After enduring numerous near misses from being directly hit by tropical storms this summer, the Los Cabos Area was not nearly as fortunate with Hurricane Odile, which made a direct hit on Cabos San Lucas and San Jose del Cabo on Sunday, September 14. After developing slowly off of mainland Mexico, this system quickly changed course from a westerly motion and veered back towards the Southern Baja Peninsula while rapidly gaining strength at the same time, reaching category four strength, with the eye of the storm striking Sunday night. Packing sustained winds of 140 miles per hour, with tornado like gusts closer to 180 mph. Twelve to fifteen inches of rainfall in a matter of hours, though it was the twister like winds and huge storm swells that caused much of the damage.

This is said to be a once in fifty year storm and the wide spread property damage witnessed has been devastating, unprecedented for Southern Baja, this entire area has been shut down, without any utility services and people are just in survival mode.
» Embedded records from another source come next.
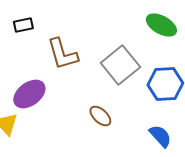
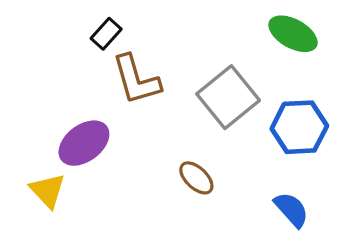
black rectangle: (23, 25) -> (106, 34), moved, turned -36

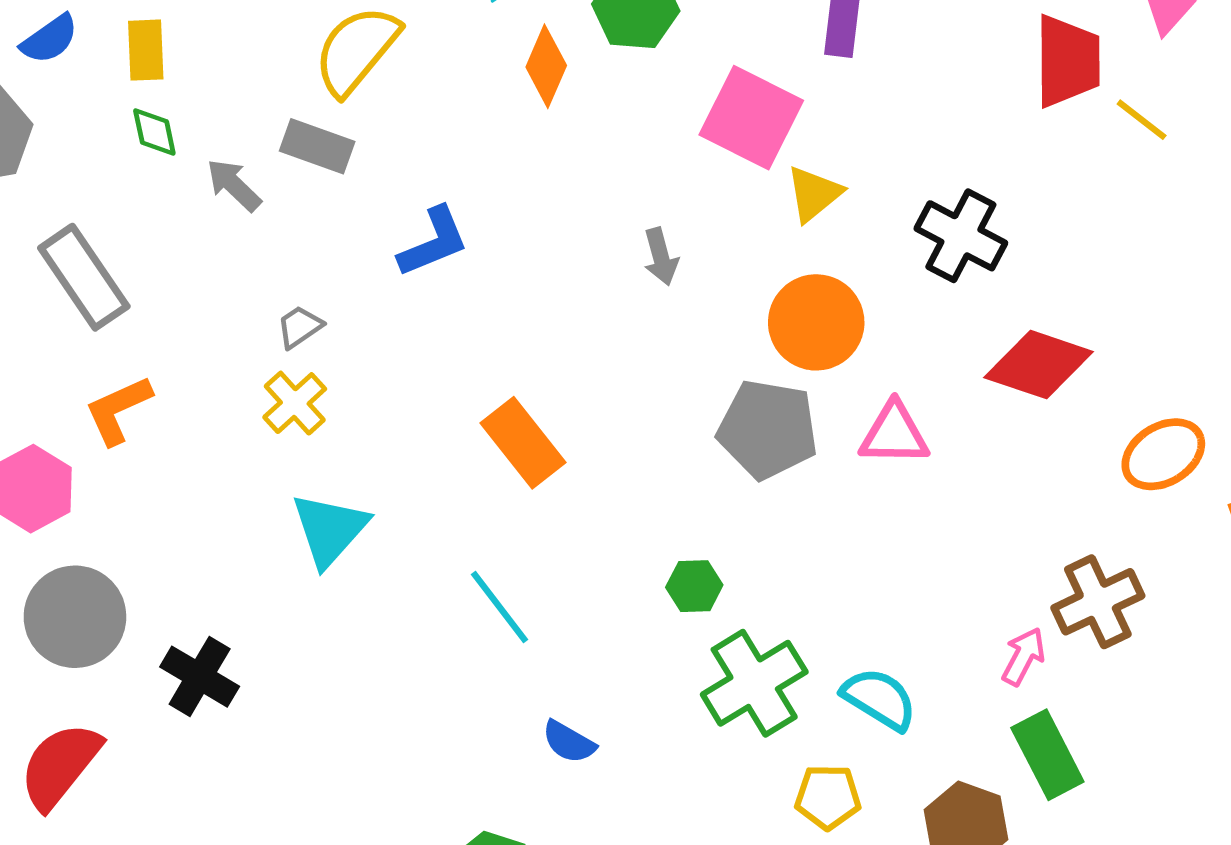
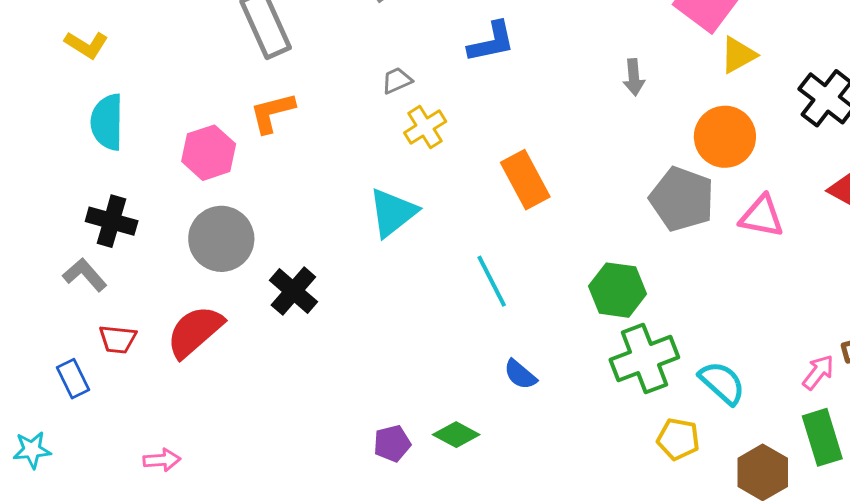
yellow cross: (295, 403) -> (425, 127), moved
green hexagon: (694, 586) -> (618, 290), size x1.6

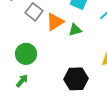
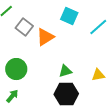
green triangle: (75, 30) -> (65, 71), moved

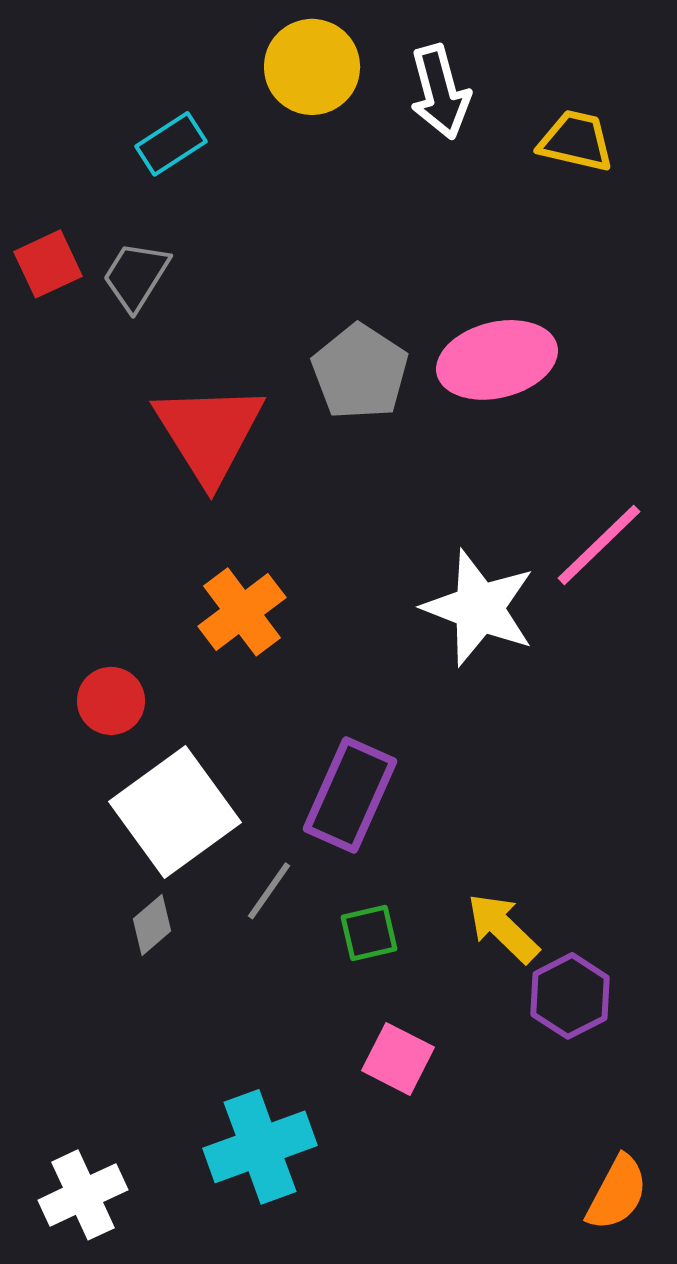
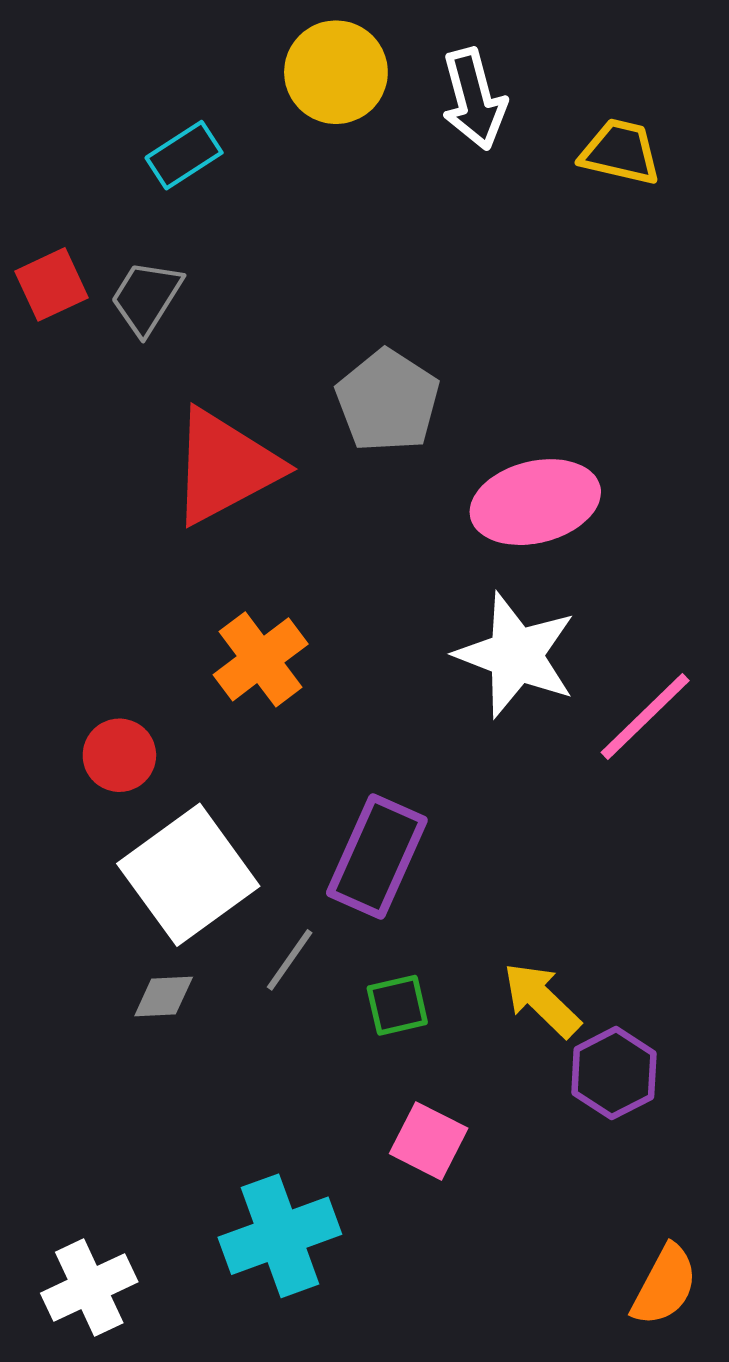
pink ellipse: (497, 360) -> (535, 502), moved
red triangle: (209, 433) -> (225, 467), turned 34
pink line: (599, 545) -> (645, 716), moved
gray diamond: (152, 925) -> (164, 997), turned 38

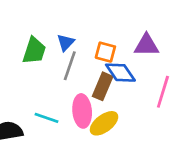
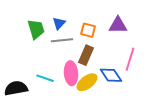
green trapezoid: (34, 51) -> (36, 29), turned -35
gray line: (70, 66) -> (62, 40), turned 65
blue diamond: (120, 73) -> (111, 75), moved

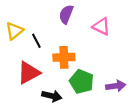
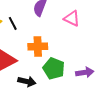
black line: (36, 41) -> (13, 23), moved

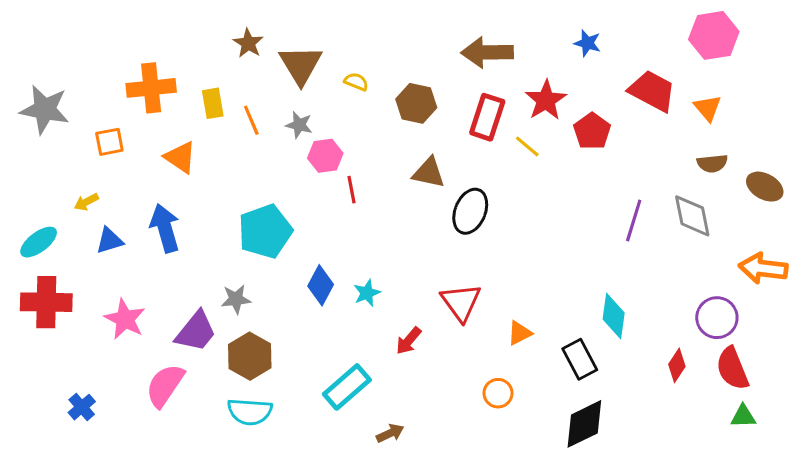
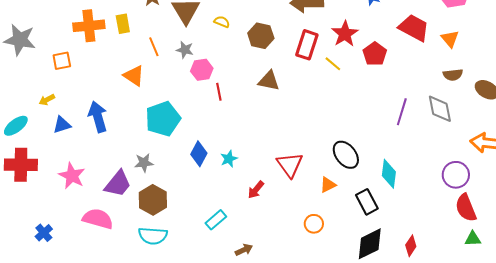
yellow rectangle: (213, 103) -> (123, 24), moved
orange triangle: (180, 157) -> (134, 76), moved
black ellipse: (470, 211) -> (346, 155), moved, turned -60
red diamond: (677, 365) -> (411, 246), moved
pink semicircle: (165, 385) -> (98, 219), turned 72
cyan rectangle: (347, 387) -> (216, 220), size x0.7

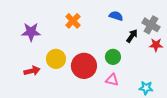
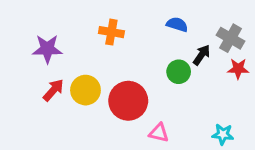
orange cross: (73, 21) -> (111, 32), turned -35
green circle: (113, 57) -> (179, 72), moved
red arrow: (32, 71) -> (53, 90), moved, turned -35
pink triangle: (112, 80) -> (159, 133), moved

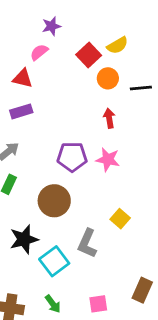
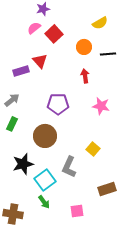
yellow semicircle: (117, 45) -> (100, 23), moved
red square: (89, 55) -> (54, 34), moved
red triangle: (23, 78) -> (40, 61), moved, turned 35
pink star: (108, 160) -> (101, 106), moved
brown rectangle: (142, 290) -> (107, 189), moved, turned 48
green arrow: (53, 304) -> (44, 202), moved

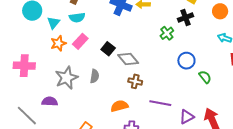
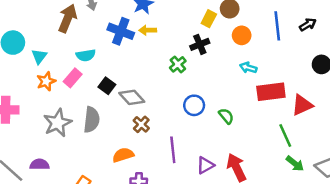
cyan semicircle: (77, 18) -> (86, 55), moved
blue circle: (186, 61) -> (194, 105), moved
gray semicircle: (95, 76) -> (92, 120), size x1.5
brown cross: (135, 81) -> (141, 124), turned 32
purple semicircle: (50, 101) -> (40, 164), moved
purple line: (160, 103) -> (173, 150), turned 75

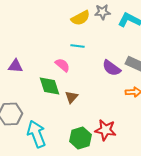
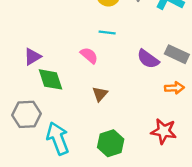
purple triangle: (15, 66) -> (32, 57), turned -35
green diamond: (49, 86) -> (51, 79), moved
red star: (105, 130) -> (164, 131), moved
We have been without outside communication and have not posted any reports because of this. Some areas have reported now have limited water services, only certain areas have had their electricity restored, mainly in the downtown San Jose del Cabo, still no telephone, cellular or Internet.

Help has arrived from all local agencies and mainland resources and clean up has begun, we do expect to have utilities back up and running within another two weeks, some areas sooner than others. Many tourists resorts have been completely devastated, the International Airport has been shut down to foreign flights. Though we are seeing impressive progress and people are really exerting exceptional effort to start the rebuilding process as quickly as possible.

Businesses are expecting to reopen quickly, as services are restored, though no specific dates has been set yet. Local Sportfishing operations do expect to open within a couple of weeks. The La Playita Panga Area in Puerto Los Cabos Marina suffered overwhelming damage and will need to be completely rebuilt. In the mean time plans are in place for the fleet to work from a provisional temporary area during this rebuilding project.

Gasoline stations are now back in operation and lines are not much more than normally would be expected. Groceries are still very limited, without refrigeration, just basic supplies. We will be anxiously anticipating return of electricity, telephone and Internet, all things that we take for granted and when without, we are completely out of touch. Next report will be as soon as possible. As we try to normalize our daily lives, this natural disaster will take years to recover from. We will keep you posted on our reopening date.